Folha de S. Paulo


Editorial: Crimeia no limbo

Um ano depois de ter sido incorporada à Rússia, a Crimeia vive no limbo. Isolada da Europa pelas sanções impostas a Moscou, tem seu futuro anexado ao desenlace do conflito em curso no leste da Ucrânia, envolvendo separatistas apoiados pelo Kremlin, de um lado, e o governo de Kiev, respaldado por potências ocidentais, de outro.

Com uma população de maioria russa, a região esteve de fato mais ligada a Moscou ao longo dos últimos séculos. Sua reincorporação, no entanto, realizada em meio à crise política ucraniana, validada por um referendo feito fora dos marcos legais e sob pressão militar do país vizinho, jogou seus 2 milhões de habitantes em um incômodo cenário de incertezas.

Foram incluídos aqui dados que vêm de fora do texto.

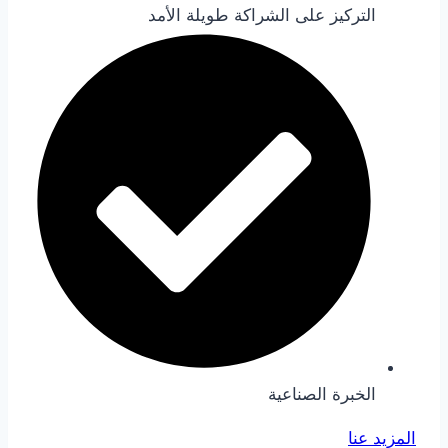
التركيز على الشراكة طويلة الأمد
الخبرة الصناعية
المزيد عنا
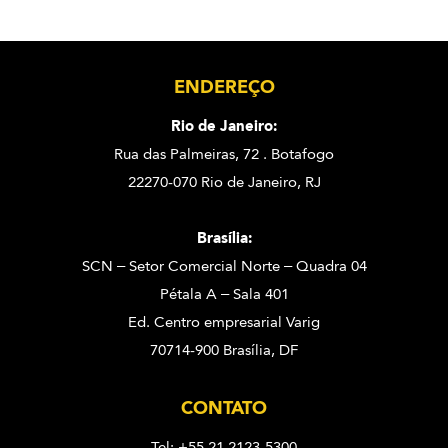
ENDEREÇO
Rio de Janeiro:
Rua das Palmeiras, 72 . Botafogo
22270-070 Rio de Janeiro, RJ
Brasília:
SCN – Setor Comercial Norte – Quadra 04
Pétala A – Sala 401
Ed. Centro empresarial Varig
70714-900 Brasília, DF
CONTATO
Tel: +55 21 2123-5300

Como mostrou reportagem desta Folha, a Crimeia sofre com inflação em alta e turismo em baixa. As crescentes dificuldades da economia russa e o forte isolamento internacional –num caso exemplar, o McDonald's deixou a península– sugerem que uma recuperação mais acentuada levará tempo.

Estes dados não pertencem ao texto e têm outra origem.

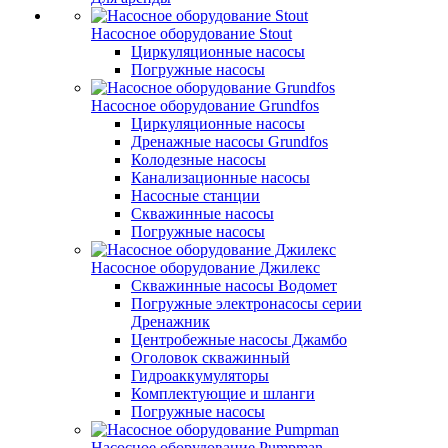
Насосное оборудование Stout
Циркуляционные насосы
Погружные насосы
Насосное оборудование Grundfos
Циркуляционные насосы
Дренажные насосы Grundfos
Колодезные насосы
Канализационные насосы
Насосные станции
Скважинные насосы
Погружные насосы
Насосное оборудование Джилекс
Скважинные насосы Водомет
Погружные электронасосы серии
Дренажник
Центробежные насосы Джамбо
Оголовок скважинный
Гидроаккумуляторы
Комплектующие и шланги
Погружные насосы
Насосное оборудование Pumpman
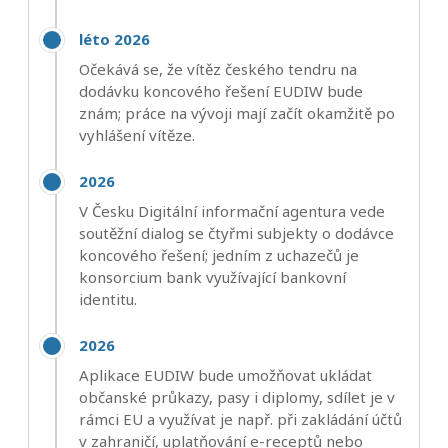
léto 2026
Očekává se, že vítěz českého tendru na
dodávku koncového řešení EUDIW bude
znám; práce na vývoji mají začít okamžitě po
vyhlášení vítěze.
2026
V Česku Digitální informační agentura vede
soutěžní dialog se čtyřmi subjekty o dodávce
koncového řešení; jedním z uchazečů je
konsorcium bank využívající bankovní
identitu.
2026
Aplikace EUDIW bude umožňovat ukládat
občanské průkazy, pasy i diplomy, sdílet je v
rámci EU a využívat je např. při zakládání účtů
v zahraničí, uplatňování e-receptů nebo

De positivo, ressalte-se que a região não registra confrontos violentos, ao contrário do que se passa mais ao norte. O conflito deflagrado por rebeldes logo após a anexação da Crimeia parece ainda distante de uma solução definitiva.

O leste ucraniano vive hoje sob um frágil acordo de cessar-fogo, constantemente interrompido.

Fiel a seu objetivo de não deixar o país vizinho gravitar em torno da União Europeia e da Otan (a aliança militar ocidental), o presidente da Rússia, Vladimir Putin, continua apoiando os separatistas pró-Moscou valendo-se da fronteira comum, sobre a qual Kiev não exerce praticamente nenhum controle.

Enquanto isso, a Crimeia tende a se parecer cada vez mais com outros locais onde existem conflitos congelados resultantes da desintegração da União Soviética –encraves russos sem reconhecimento internacional. São os casos da Transnístria, região separatista da Moldova, e da Abkházia e da Ossétia do Sul, na Geórgia.

As pouco mais de duas décadas do esfacelamento da União Soviética são um período muito curto. O desenlace do conflito na Ucrânia ajudará a responder se a região passa por acomodações decorrentes do fim de um império ou se a polarização da Guerra Fria ganhou de fato uma segunda vida.